-- RECORD EXCERPTS follows --
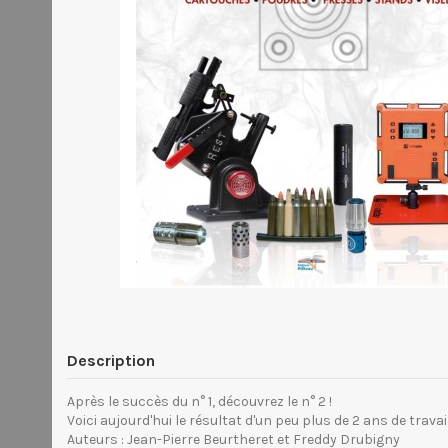
Description
Après le succès du n° 1, découvrez le n° 2 !
Voici aujourd'hui le résultat d'un peu plus de 2 ans de trava
Auteurs : Jean-Pierre Beurtheret et Freddy Drubigny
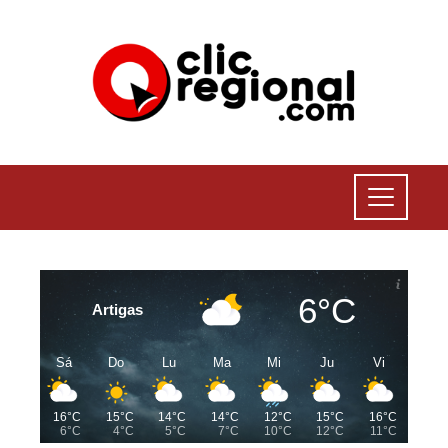
6°C
Artigas
Sá
Do
Lu
Ma
Mi
Ju
Vi
16°C
15°C
14°C
14°C
12°C
15°C
16°C
6°C
4°C
5°C
7°C
10°C
12°C
11°C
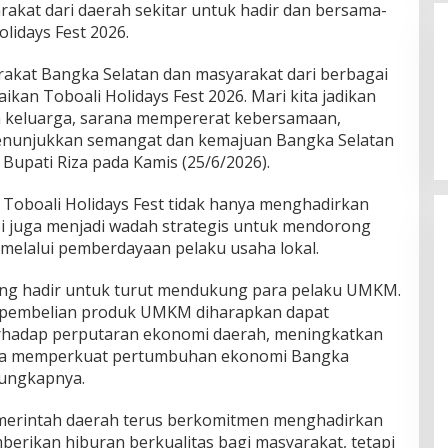
kat dari daerah sekitar untuk hadir dan bersama-
idays Fest 2026.
akat Bangka Selatan dan masyarakat dari berbagai
kan Toboali Holidays Fest 2026. Mari kita jadikan
an keluarga, sarana mempererat kebersamaan,
nunjukkan semangat dan kemajuan Bangka Selatan
Bupati Riza pada Kamis (25/6/2026).
Toboali Holidays Fest tidak hanya menghadirkan
pi juga menjadi wadah strategis untuk mendorong
elalui pemberdayaan pelaku usaha lokal.
ng hadir untuk turut mendukung para pelaku UMKM.
 pembelian produk UMKM diharapkan dapat
rhadap perputaran ekonomi daerah, meningkatkan
rta memperkuat pertumbuhan ekonomi Bangka
 ungkapnya.
merintah daerah terus berkomitmen menghadirkan
berikan hiburan berkualitas bagi masyarakat, tetapi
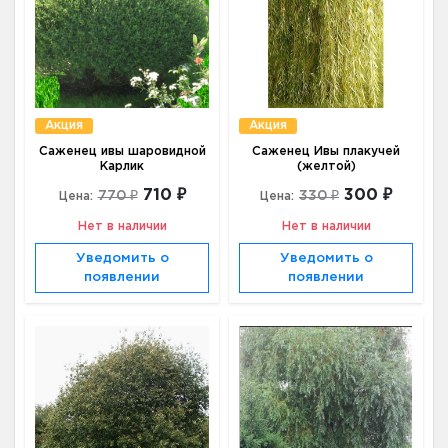
Акция
Акция
Саженец ивы шаровидной
Саженец Ивы плакучей
Карлик
(желтой)
710 ₽
300 ₽
770 ₽
330 ₽
Цена:
Цена:
Нет в наличии
Нет в наличии
Уведомить о
Уведомить о
появлении
появлении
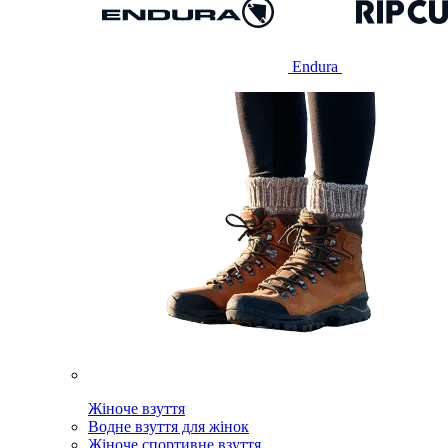
Endura
Жіноче взуття
Водне взуття для жінок
Жіноче спортивне взуття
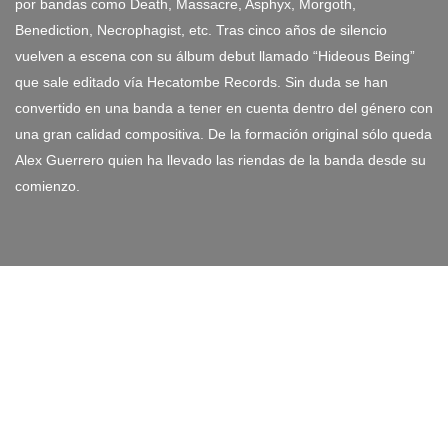
por bandas como Death, Massacre, Asphyx, Morgoth,
Benediction, Necrophagist, etc. Tras cinco años de silencio
vuelven a escena con su álbum debut llamado “Hideous Being”
que sale editado vía Hecatombe Records. Sin duda se han
convertido en una banda a tener en cuenta dentro del género con
una gran calidad compositiva. De la formación original sólo queda
Alex Guerrero quien ha llevado las riendas de la banda desde su
comienzo.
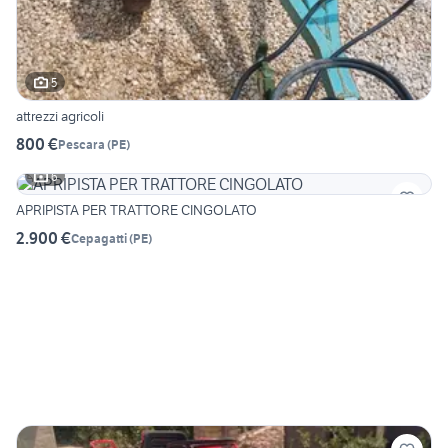
5
attrezzi agricoli
800 €
Pescara
(
PE
)
6
APRIPISTA PER TRATTORE CINGOLATO
2.900 €
Cepagatti
(
PE
)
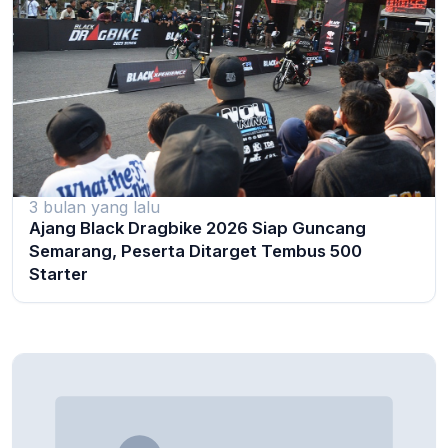
3 bulan yang lalu
Ajang Black Dragbike 2026 Siap Guncang
Semarang, Peserta Ditarget Tembus 500
Starter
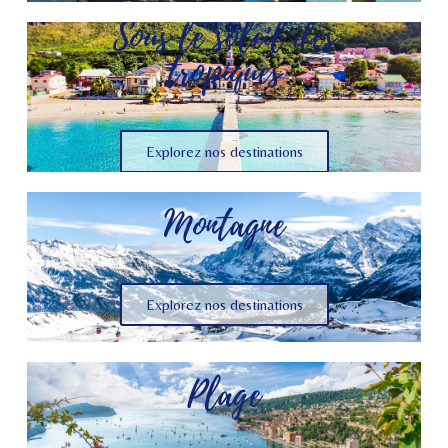
Sous le soleil des
tropiques
Explorez nos destinations
Montagne
Explorez nos destinations
Plage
-- RECORD EXCERPTS concluded --
AIM OF THE TASK
Reproduce the material above from its first line through the line containing "rhadap perputaran ekonomi", both ends included, and skip every picture.

SOLVED EXERCISE
Description
Après le succès du n° 1, découvrez le n° 2 !
Voici aujourd'hui le résultat d'un peu plus de 2 ans de trava
Auteurs : Jean-Pierre Beurtheret et Freddy Drubigny
6°C
Artigas
Sá
Do
Lu
Ma
Mi
Ju
Vi
16°C
15°C
14°C
14°C
12°C
15°C
16°C
6°C
4°C
5°C
7°C
10°C
12°C
11°C
kat dari daerah sekitar untuk hadir dan bersama-
idays Fest 2026.
akat Bangka Selatan dan masyarakat dari berbagai
kan Toboali Holidays Fest 2026. Mari kita jadikan
an keluarga, sarana mempererat kebersamaan,
nunjukkan semangat dan kemajuan Bangka Selatan
Bupati Riza pada Kamis (25/6/2026).
Toboali Holidays Fest tidak hanya menghadirkan
pi juga menjadi wadah strategis untuk mendorong
elalui pemberdayaan pelaku usaha lokal.
ng hadir untuk turut mendukung para pelaku UMKM.
 pembelian produk UMKM diharapkan dapat
rhadap perputaran ekonomi daerah, meningkatkan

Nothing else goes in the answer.